The 45,000-member American Association of University Professors argues that reviews would strengthen rather than weaken tenure by providing an institutional framework for weeding out delinquent professors.
About a third of faculty have tenure but are reviewed for promotion and pay rises. But the union wants to deflect attempts to limit or end tenure by accepting the idea of reviews.
Wendy Wassyng Roworth, chairwoman of the union's tenure task force that met in Washington this month, said: "This is a way of showing what a good job we are doing. If you have periodic reviews people have track records, and if there really is a problem it will be apparent."

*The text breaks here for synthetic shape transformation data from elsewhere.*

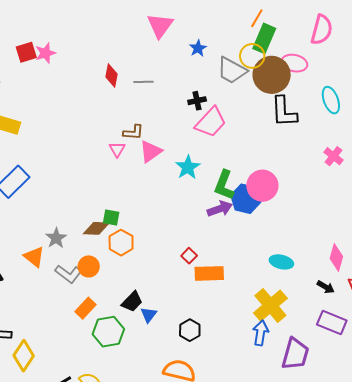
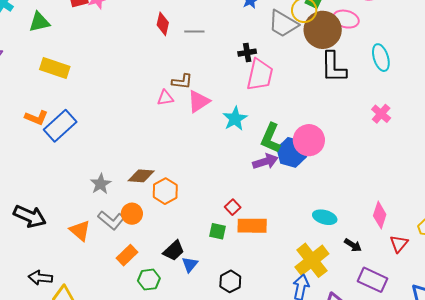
pink trapezoid: (211, 122) -> (260, 75), turned -32
pink triangle: (117, 149) -> (165, 98), turned 48
green square: (111, 218) -> (217, 231), moved
orange triangle: (34, 257) -> (80, 231), moved
black arrow: (326, 287) -> (353, 245), moved
green hexagon: (108, 332) -> (149, 280), size x0.7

"The problem is what do we do with those very few faculty, and I stress very few, who are not doing their job. If we are doing a good job we shouldn't be afraid of this," Ms Roworth, professor of art history at the University of Rhode Island and AAUP vice president, added.
But the tenure issue has led to what union president James Perley drily calls "a new level of intrigue" in union leadership elections. Under new rules officials can stand for re-election for the first time.
The contest has been less than decorous. Email baskets and Internet sites have filled with personal attacks and charges of campaign improprieties that ended with an election committee declaring election results null and void.
Plans for a new ballot were being drawn up this month. Carol Bernstein, an associate professor at the University of Arizona and one of two challengers for Mr Perley's job, claims he and other staff have not effectively defended tenure.
Tenure has come under attack from state university boards looking for ways to trim payrolls and shed staff. But the biggest threat is the growing use of part-time, non-tenured staff.